**What you are asked to do**. Only lines that contain the word "Username" are to be returned from the data below.

**Material shown**.
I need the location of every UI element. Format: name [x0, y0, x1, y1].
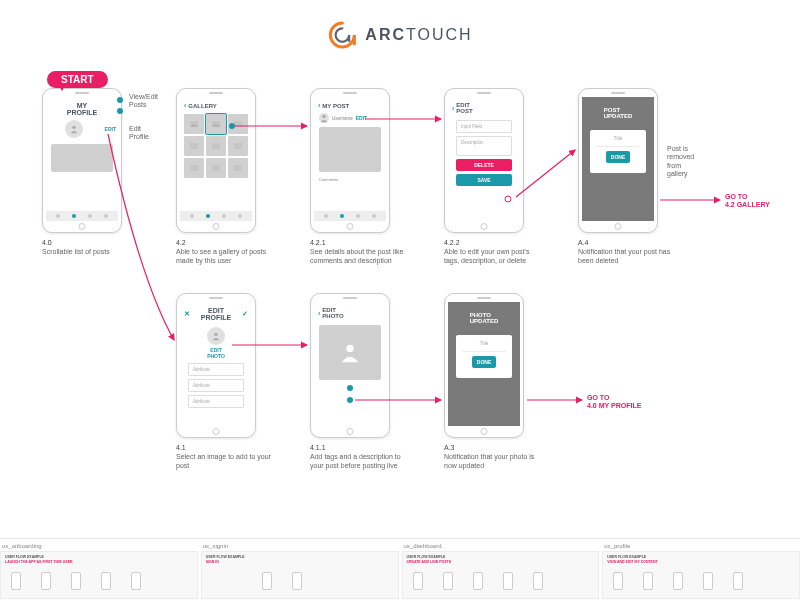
caption-41: 4.1Select an image to add to your post	[176, 443, 276, 470]
photo-preview	[319, 325, 381, 380]
flow-arrows	[0, 0, 800, 600]
doc-profile[interactable]: ux_profile USER FLOW EXAMPLE VIEW AND ED…	[602, 543, 800, 600]
screen-edit-profile: ✕ EDIT PROFILE ✓ EDIT PHOTO Attribute At…	[176, 293, 256, 438]
screen-edit-photo: ‹EDIT PHOTO	[310, 293, 390, 438]
screen-edit-post: ‹EDIT POST Input Field Description DELET…	[444, 88, 524, 233]
gallery-title: ‹GALLERY	[180, 97, 252, 112]
svg-rect-8	[234, 143, 242, 149]
goto-profile: GO TO 4.0 MY PROFILE	[587, 394, 641, 411]
svg-rect-6	[190, 143, 198, 149]
screen-photo-updated: PHOTO UPDATED Title DONE	[444, 293, 524, 438]
svg-rect-7	[212, 143, 220, 149]
svg-rect-11	[234, 165, 242, 171]
done-button[interactable]: DONE	[472, 356, 496, 368]
back-icon[interactable]: ‹	[318, 102, 320, 109]
caption-422: 4.2.2Able to edit your own post's tags, …	[444, 238, 544, 265]
attribute-field-2[interactable]: Attribute	[188, 379, 244, 392]
caption-a4: A.4Notification that your post has been …	[578, 238, 678, 265]
doc-signin[interactable]: ux_signin USER FLOW EXAMPLE SIGN IN	[201, 543, 399, 600]
gallery-grid[interactable]	[180, 112, 252, 180]
photo-updated-title: PHOTO UPDATED	[448, 302, 520, 327]
back-icon[interactable]: ‹	[452, 105, 454, 112]
post-image	[319, 127, 381, 172]
description-field[interactable]: Description	[456, 136, 512, 156]
caption-a3: A.3Notification that your photo is now u…	[444, 443, 544, 470]
doc-dashboard[interactable]: ux_dashboard USER FLOW EXAMPLE CREATE AN…	[402, 543, 600, 600]
delete-button[interactable]: DELETE	[456, 159, 512, 171]
post-placeholder	[51, 144, 113, 172]
doc-onboarding[interactable]: ux_onboarding USER FLOW EXAMPLE LAUNCH T…	[0, 543, 198, 600]
post-updated-title: POST UPDATED	[582, 97, 654, 122]
svg-point-14	[346, 344, 353, 351]
confirmation-modal: Title DONE	[456, 335, 512, 378]
profile-photo-icon	[207, 327, 225, 345]
caption-42: 4.2Able to see a gallery of posts made b…	[176, 238, 276, 265]
attribute-field-1[interactable]: Attribute	[188, 363, 244, 376]
brand-logo: ARCTOUCH	[327, 20, 472, 50]
back-icon[interactable]: ‹	[184, 102, 186, 109]
attribute-field-3[interactable]: Attribute	[188, 395, 244, 408]
svg-point-0	[73, 126, 76, 129]
edit-photo-link[interactable]: EDIT PHOTO	[180, 347, 252, 359]
confirmation-modal: Title DONE	[590, 130, 646, 173]
save-button[interactable]: SAVE	[456, 174, 512, 186]
my-profile-title: MY PROFILE	[46, 97, 118, 118]
caption-40: 4.0Scrollable list of posts	[42, 238, 142, 256]
modal-title: Title	[596, 136, 640, 144]
modal-title: Title	[462, 341, 506, 349]
svg-rect-5	[234, 121, 242, 127]
caption-421: 4.2.1See details about the post like com…	[310, 238, 410, 265]
start-badge: START	[47, 71, 108, 88]
annot-edit-profile: Edit Profile	[129, 125, 149, 142]
logo-text: ARCTOUCH	[365, 26, 472, 44]
edit-profile-link[interactable]: EDIT	[105, 126, 116, 132]
avatar-icon	[65, 120, 83, 138]
screen-my-profile: MY PROFILE EDIT	[42, 88, 122, 233]
annot-post-removed: Post is removed from gallery	[667, 145, 717, 179]
input-field[interactable]: Input Field	[456, 120, 512, 133]
edit-photo-title: ‹EDIT PHOTO	[314, 302, 386, 322]
screen-gallery: ‹GALLERY	[176, 88, 256, 233]
svg-point-12	[322, 115, 325, 118]
confirm-icon[interactable]: ✓	[242, 310, 248, 318]
done-button[interactable]: DONE	[606, 151, 630, 163]
caption-411: 4.1.1Add tags and a description to your …	[310, 443, 410, 470]
svg-rect-10	[212, 165, 220, 171]
document-thumbnails: ux_onboarding USER FLOW EXAMPLE LAUNCH T…	[0, 538, 800, 600]
logo-swirl-icon	[327, 20, 357, 50]
my-post-title: ‹MY POST	[314, 97, 386, 112]
screen-my-post: ‹MY POST Username EDIT Comments	[310, 88, 390, 233]
comments-label: Comments	[314, 175, 386, 184]
svg-point-13	[214, 333, 217, 336]
screen-post-updated: POST UPDATED Title DONE	[578, 88, 658, 233]
back-icon[interactable]: ‹	[318, 310, 320, 317]
edit-post-link[interactable]: EDIT	[356, 115, 367, 121]
user-avatar-icon	[319, 113, 329, 123]
annot-view-edit: View/Edit Posts	[129, 93, 158, 110]
goto-gallery: GO TO 4.2 GALLERY	[725, 193, 770, 210]
username-label: Username	[332, 116, 353, 121]
tab-bar[interactable]	[46, 211, 118, 221]
action-dot[interactable]	[347, 385, 353, 391]
svg-rect-9	[190, 165, 198, 171]
close-icon[interactable]: ✕	[184, 310, 190, 318]
edit-profile-titlebar: ✕ EDIT PROFILE ✓	[180, 302, 252, 323]
edit-post-title: ‹EDIT POST	[448, 97, 520, 117]
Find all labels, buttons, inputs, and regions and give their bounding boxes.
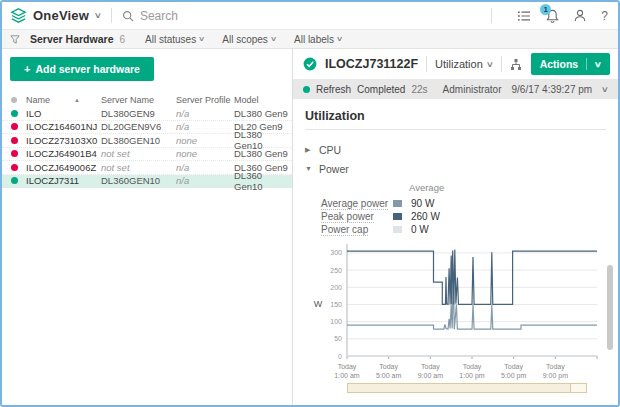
legend-label-peak-power: Peak power <box>321 211 374 223</box>
user-icon[interactable] <box>574 9 586 22</box>
svg-text:200: 200 <box>330 284 342 291</box>
table-row[interactable]: ILOCZ273103X0DL380GEN10noneDL380 Gen10 <box>2 134 292 148</box>
filter-statuses[interactable]: All statuses∨ <box>145 34 204 45</box>
filter-funnel-icon[interactable] <box>10 35 20 44</box>
actions-button[interactable]: Actions ∨ <box>531 53 610 75</box>
legend-label-average-power: Average power <box>321 198 388 210</box>
main-area: + Add server hardware Name ▲ Server Name… <box>2 49 618 405</box>
task-status-bar[interactable]: Refresh Completed 22s Administrator 9/6/… <box>293 79 618 99</box>
app-menu-chevron-icon[interactable]: ∨ <box>94 11 102 20</box>
status-column-icon <box>11 97 17 103</box>
cell-name: ILOCZJ64901B4 <box>26 148 101 159</box>
top-bar-icons: 1 ? <box>481 8 608 23</box>
svg-text:300: 300 <box>330 249 342 256</box>
task-user: Administrator <box>443 84 502 95</box>
sort-ascending-icon: ▲ <box>74 97 80 103</box>
oneview-logo-icon <box>10 8 27 23</box>
power-utilization-chart: 050100150200250300WToday1:00 amToday5:00… <box>305 238 606 393</box>
svg-text:50: 50 <box>334 335 342 342</box>
status-dot-ok <box>11 110 18 117</box>
table-row[interactable]: ILOCZJ7311DL360GEN10n/aDL360 Gen10 <box>2 175 292 189</box>
expander-cpu-label: CPU <box>319 144 341 156</box>
server-table-body: ILODL380GEN9n/aDL380 Gen9ILOCZ164601NJDL… <box>2 107 292 188</box>
legend-row-peak-power: Peak power 260 W <box>321 210 606 223</box>
server-table: Name ▲ Server Name Server Profile Model … <box>2 93 292 188</box>
column-header-model[interactable]: Model <box>234 95 292 105</box>
task-duration: 22s <box>411 84 427 95</box>
filter-statuses-label: All statuses <box>145 34 196 45</box>
filter-labels[interactable]: All labels∨ <box>294 34 342 45</box>
power-legend: Average Average power 90 W Peak power 26… <box>321 182 606 236</box>
task-state: Completed <box>357 84 405 95</box>
legend-row-average-power: Average power 90 W <box>321 197 606 210</box>
legend-label-power-cap: Power cap <box>321 224 368 236</box>
svg-text:Today: Today <box>338 363 357 371</box>
brand-menu[interactable]: OneView ∨ <box>10 8 101 23</box>
filter-scopes-label: All scopes <box>222 34 268 45</box>
activity-list-icon[interactable] <box>517 10 531 22</box>
cell-server-name: DL380GEN9 <box>101 108 176 119</box>
chart-range-slider[interactable] <box>347 383 587 393</box>
details-header: ILOCZJ731122F Utilization ∨ Actions ∨ <box>293 49 618 79</box>
svg-text:Today: Today <box>421 363 440 371</box>
cell-server-profile: none <box>176 135 234 146</box>
task-ok-dot <box>303 86 310 93</box>
expander-power[interactable]: ▼ Power <box>305 159 606 178</box>
svg-text:Today: Today <box>463 363 482 371</box>
divider <box>586 58 587 70</box>
add-server-hardware-button[interactable]: + Add server hardware <box>10 57 154 81</box>
chevron-down-icon[interactable]: ∨ <box>601 85 609 94</box>
cell-server-name: DL20GEN9V6 <box>101 121 176 132</box>
resource-count: 6 <box>119 34 125 45</box>
svg-text:100: 100 <box>330 318 342 325</box>
table-header-row: Name ▲ Server Name Server Profile Model <box>2 93 292 107</box>
section-title: Utilization <box>305 109 606 123</box>
table-row[interactable]: ILODL380GEN9n/aDL380 Gen9 <box>2 107 292 121</box>
divider <box>491 8 492 23</box>
filter-scopes[interactable]: All scopes∨ <box>222 34 276 45</box>
svg-text:Today: Today <box>504 363 523 371</box>
plus-icon: + <box>24 63 30 75</box>
task-name: Refresh <box>316 84 351 95</box>
chevron-down-icon: ∨ <box>486 60 494 69</box>
search-icon <box>122 10 134 22</box>
app-title: OneView <box>33 8 89 23</box>
triangle-right-icon: ▶ <box>305 146 313 154</box>
legend-value-peak-power: 260 W <box>411 211 440 222</box>
range-slider-handle[interactable] <box>570 384 586 392</box>
global-search <box>122 9 481 23</box>
notification-badge: 1 <box>540 4 551 15</box>
status-dot-critical <box>11 150 18 157</box>
search-input[interactable] <box>140 9 320 23</box>
expander-power-label: Power <box>319 163 349 175</box>
legend-value-power-cap: 0 W <box>411 224 429 235</box>
table-row[interactable]: ILOCZJ64901B4not setnoneDL380 Gen9 <box>2 148 292 162</box>
cell-name: ILOCZJ649006Z <box>26 162 101 173</box>
svg-text:Today: Today <box>546 363 565 371</box>
column-header-name[interactable]: Name ▲ <box>26 95 101 105</box>
vertical-scrollbar-thumb[interactable] <box>607 265 613 350</box>
map-view-icon[interactable] <box>510 58 522 71</box>
divider <box>501 56 502 72</box>
view-selector-dropdown[interactable]: Utilization ∨ <box>435 58 493 70</box>
help-icon[interactable]: ? <box>601 9 608 23</box>
expander-cpu[interactable]: ▶ CPU <box>305 140 606 159</box>
legend-swatch-power-cap <box>393 226 402 233</box>
server-details-panel: ILOCZJ731122F Utilization ∨ Actions ∨ <box>293 49 618 405</box>
view-selector-label: Utilization <box>435 58 483 70</box>
cell-server-name: not set <box>101 162 176 173</box>
cell-name: ILOCZ164601NJ <box>26 121 101 132</box>
column-header-server-profile[interactable]: Server Profile <box>176 95 234 105</box>
cell-server-profile: n/a <box>176 175 234 186</box>
cell-server-profile: n/a <box>176 162 234 173</box>
actions-label: Actions <box>540 58 579 70</box>
legend-row-power-cap: Power cap 0 W <box>321 223 606 236</box>
add-server-hardware-label: Add server hardware <box>35 63 139 75</box>
notifications-button[interactable]: 1 <box>546 9 559 23</box>
filter-labels-label: All labels <box>294 34 334 45</box>
filter-bar: Server Hardware 6 All statuses∨ All scop… <box>2 30 618 49</box>
column-header-server-name[interactable]: Server Name <box>101 95 176 105</box>
legend-column-header: Average <box>409 182 606 193</box>
divider <box>305 129 606 130</box>
power-chart-svg: 050100150200250300WToday1:00 amToday5:00… <box>305 238 607 382</box>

**Result of the task**.
screen-my-post: ‹MY POST Username EDIT Comments	[310, 88, 390, 233]
username-label: Username	[332, 116, 353, 121]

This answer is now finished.